The Diapers for Refugees program is preparing for the first diaper delivery of 2017 in March. The aim of the Diapers for Refugees program is to provide 160,000 disposable diapers every three months to displaced Christian families living in refugee camps.
These families have little-to-no access to soap and warm water to clean cloth diapers. Because of this, diseases spread quickly and families across these camps are dying from diaper rash and they need our help.
Diaper shipments are distributed by large truckloads to refugee camps across northern Iraq. The cost of a single shipment of diapers ranges from $18,000- $20,000, roughly, 11 cents per diaper.
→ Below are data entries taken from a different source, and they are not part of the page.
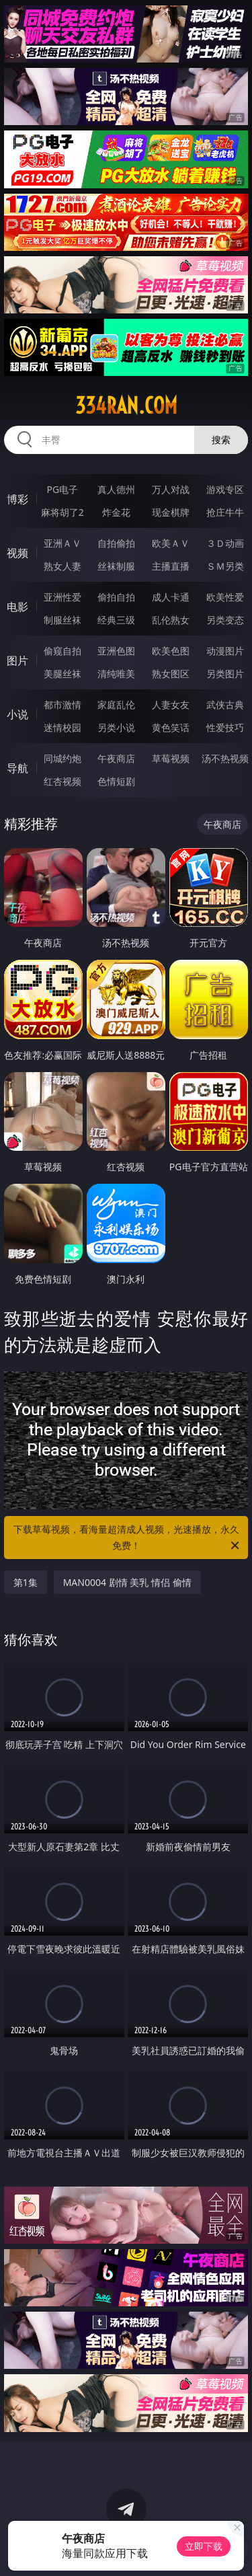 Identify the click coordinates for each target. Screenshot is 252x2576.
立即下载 (203, 2546)
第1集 (25, 1582)
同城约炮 (62, 758)
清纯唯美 (116, 673)
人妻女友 (171, 704)
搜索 (221, 439)
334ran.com (126, 405)
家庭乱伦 (116, 704)
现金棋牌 (171, 512)
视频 (17, 552)
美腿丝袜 (62, 673)
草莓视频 (171, 758)
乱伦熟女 (171, 619)
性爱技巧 (225, 727)
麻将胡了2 (62, 512)
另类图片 (225, 673)
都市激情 (62, 704)
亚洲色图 (116, 650)
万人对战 (171, 489)
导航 (17, 768)
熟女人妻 (62, 566)
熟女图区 (171, 673)
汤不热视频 (225, 758)
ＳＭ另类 (225, 566)
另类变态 (225, 619)
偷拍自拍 (116, 597)
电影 (17, 606)
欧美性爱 (225, 597)
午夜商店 (116, 758)
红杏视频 (62, 781)
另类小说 (116, 727)
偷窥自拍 (62, 650)
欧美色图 (171, 650)
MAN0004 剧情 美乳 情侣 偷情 (127, 1582)
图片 (17, 660)
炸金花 (116, 512)
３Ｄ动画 (225, 543)
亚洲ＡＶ (62, 543)
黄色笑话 (171, 727)
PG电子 (62, 489)
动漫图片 (225, 650)
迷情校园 (62, 727)
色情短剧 (116, 781)
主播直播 (171, 566)
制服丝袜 (62, 619)
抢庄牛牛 (225, 512)
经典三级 (116, 619)
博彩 (17, 499)
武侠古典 (225, 704)
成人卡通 (171, 597)
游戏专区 (225, 489)
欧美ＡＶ (171, 543)
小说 (17, 714)
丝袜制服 (116, 566)
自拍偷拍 (116, 543)
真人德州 (116, 489)
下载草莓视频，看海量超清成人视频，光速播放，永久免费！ (127, 1538)
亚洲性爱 (62, 597) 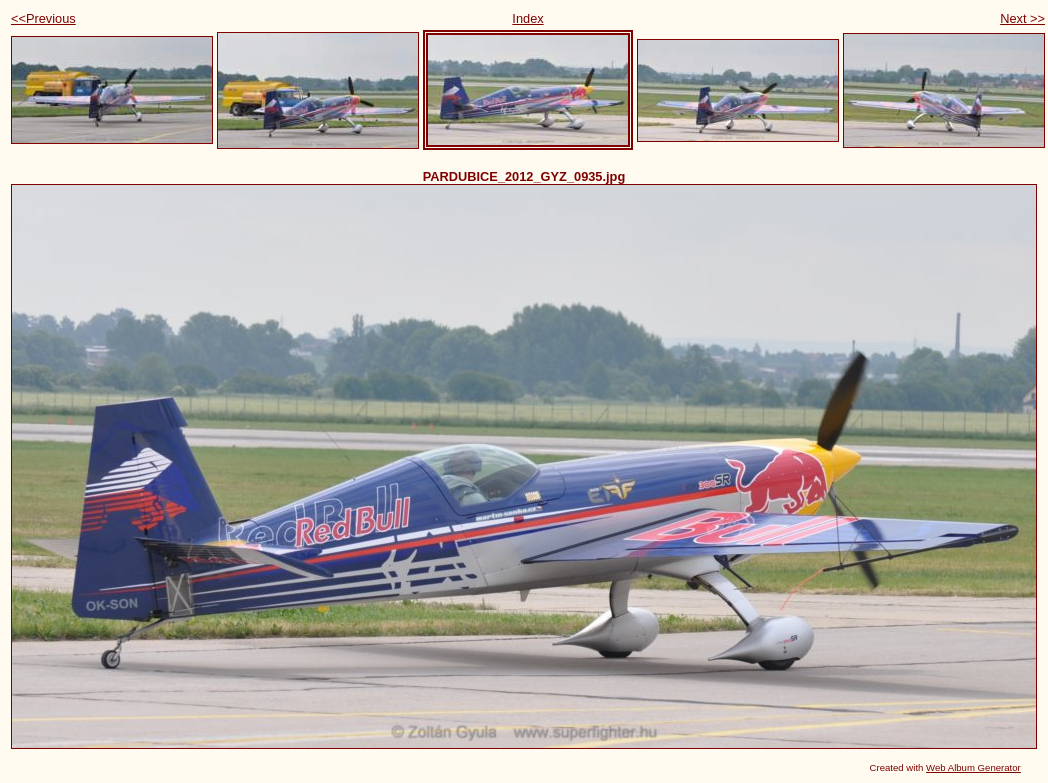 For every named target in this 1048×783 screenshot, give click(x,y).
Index (527, 18)
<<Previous (43, 18)
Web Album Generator (973, 767)
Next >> (1022, 18) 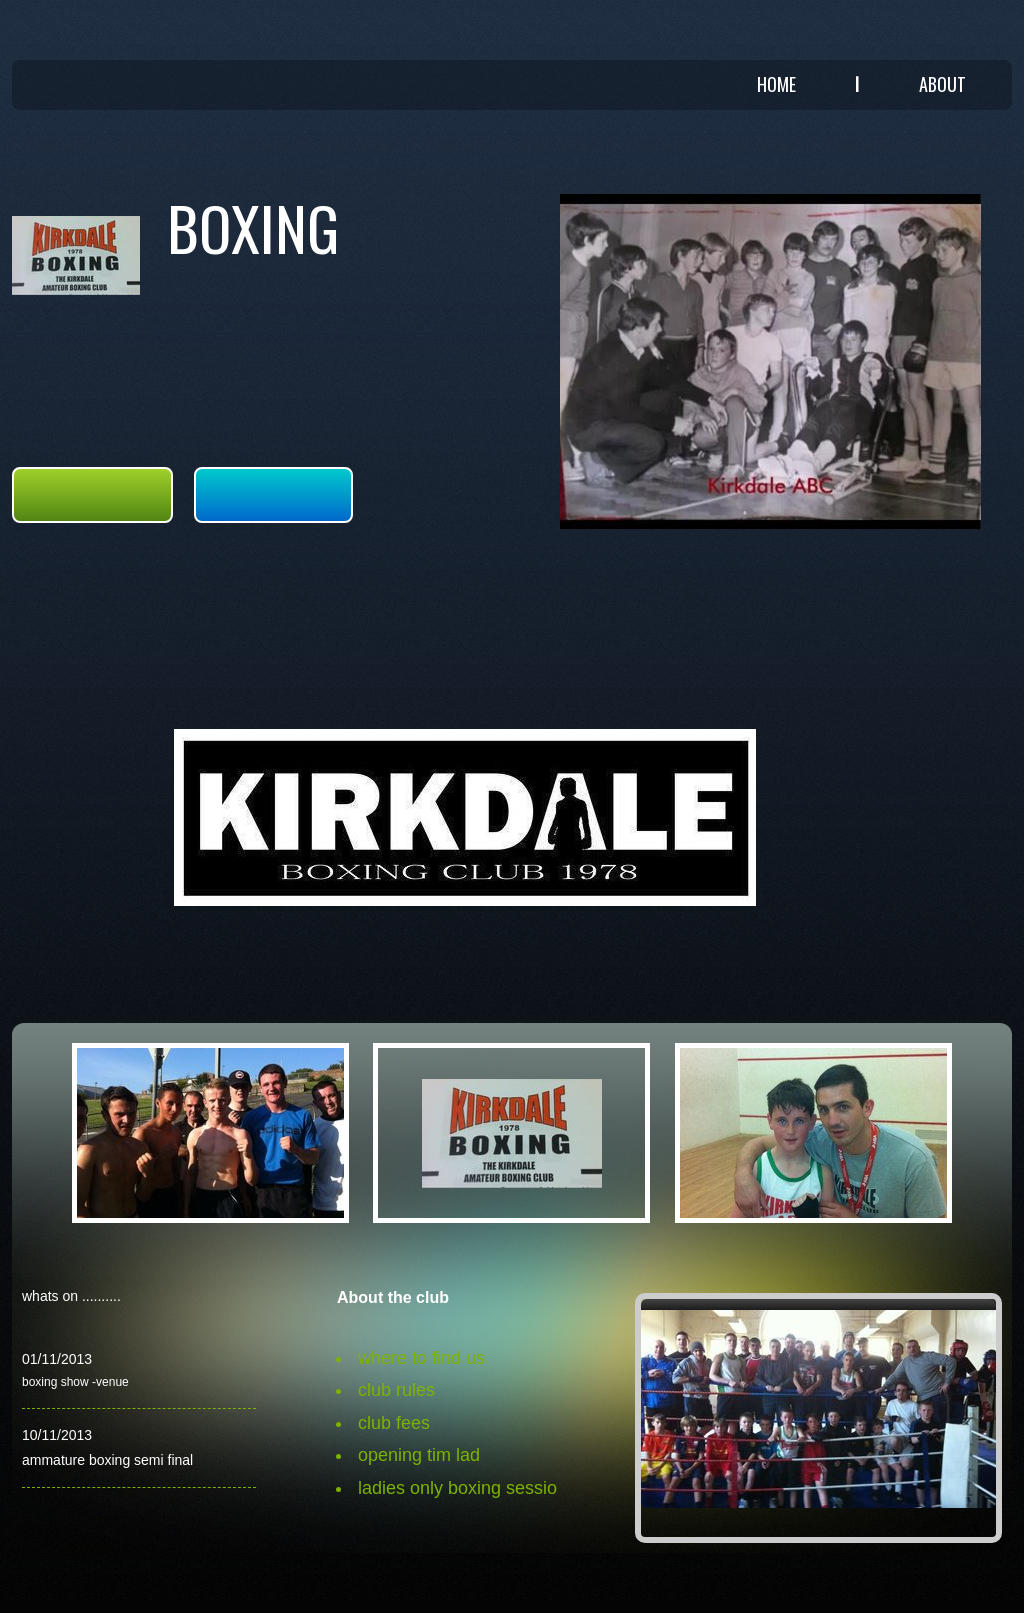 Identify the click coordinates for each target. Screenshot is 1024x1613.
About (942, 84)
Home (776, 84) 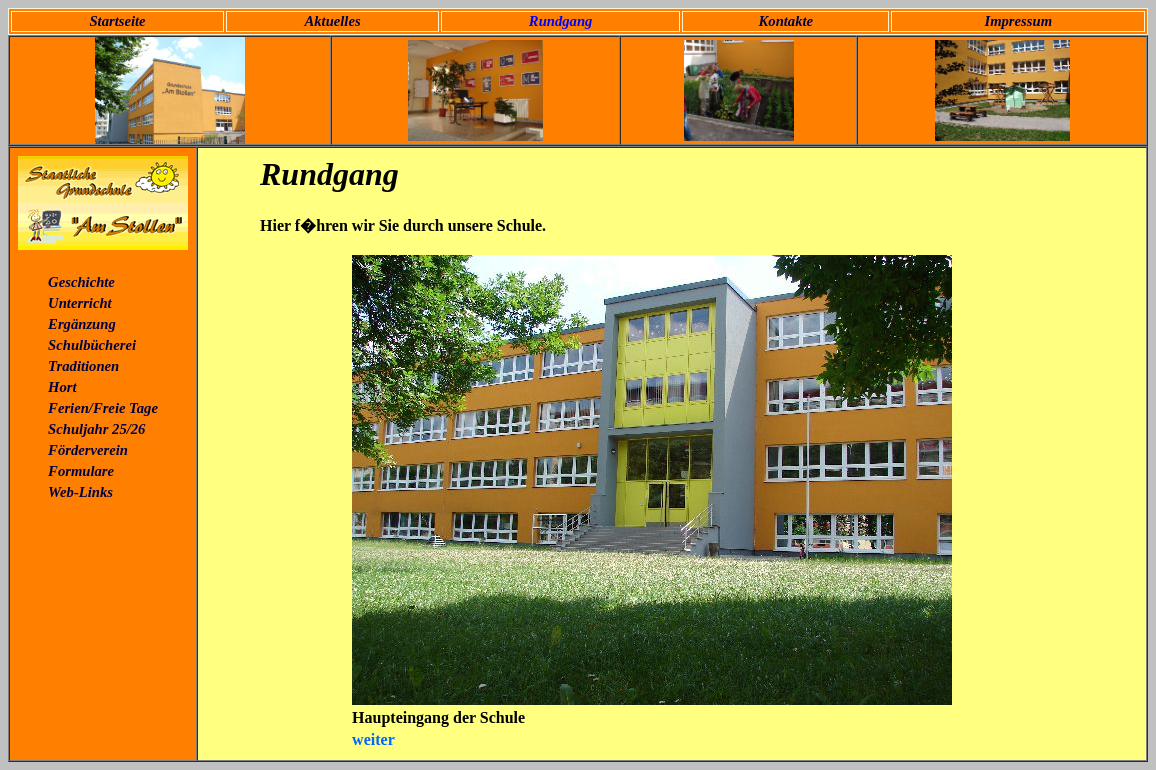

Each shipment helps over 300 Christian refugee families in Iraq.
In 2017, with your help, the Diapers for Refugee program plans to delivers 640,000 diapers to our Christian brothers and sisters suffering in the Middle East.
Until March, any donation made to the Diapers for Refugees program will receive a Nazerene pin as a free gift.
On this pin is the Arabic letter pronounced “nun,” and it is this letter that the genocidal Muslims of the Islamic State (ISIL) use to mark Christian homes, businesses, and properties for destruction or confiscation – much like the Nazis used a yellow Star of David to mark the Jews.
“Nun” is the 14th letter of the Arabic alphabet (the equivalent of the letter N in our Roman alphabet), and is the first letter of the word Nasara (Nazarenes), which is what Muslims have called Christians since the beginning of their invasion of the Christian world in the seventh century. Christians under Muslim rule have never called themselves Nasara, since the intent of Muslims using this term was to portray Christians as a contemptible and disobedient sect.
For centuries Muslims have used the “nun” letter to mark Christians and their property, just as is done today by the Islamic State in Iraq and Syria. Christians must no longer be singled out by the terrorists of Mohammed! By wearing this symbol, you are helping to express outrage and demanding that this madness be stopped!
To radical Muslims, this “nun” symbol means Christian genocide, but to us, it symbolizes hope for the future and a call to remember those who are suffering unjustly.
For Christians in the United States, this Arabic letter which is used to mark Christian homes and business must become a symbol of solidarity with Iraqi and Syrian Christians who by the hundreds of thousands have been forced to flee their homes to escape Islamic terror.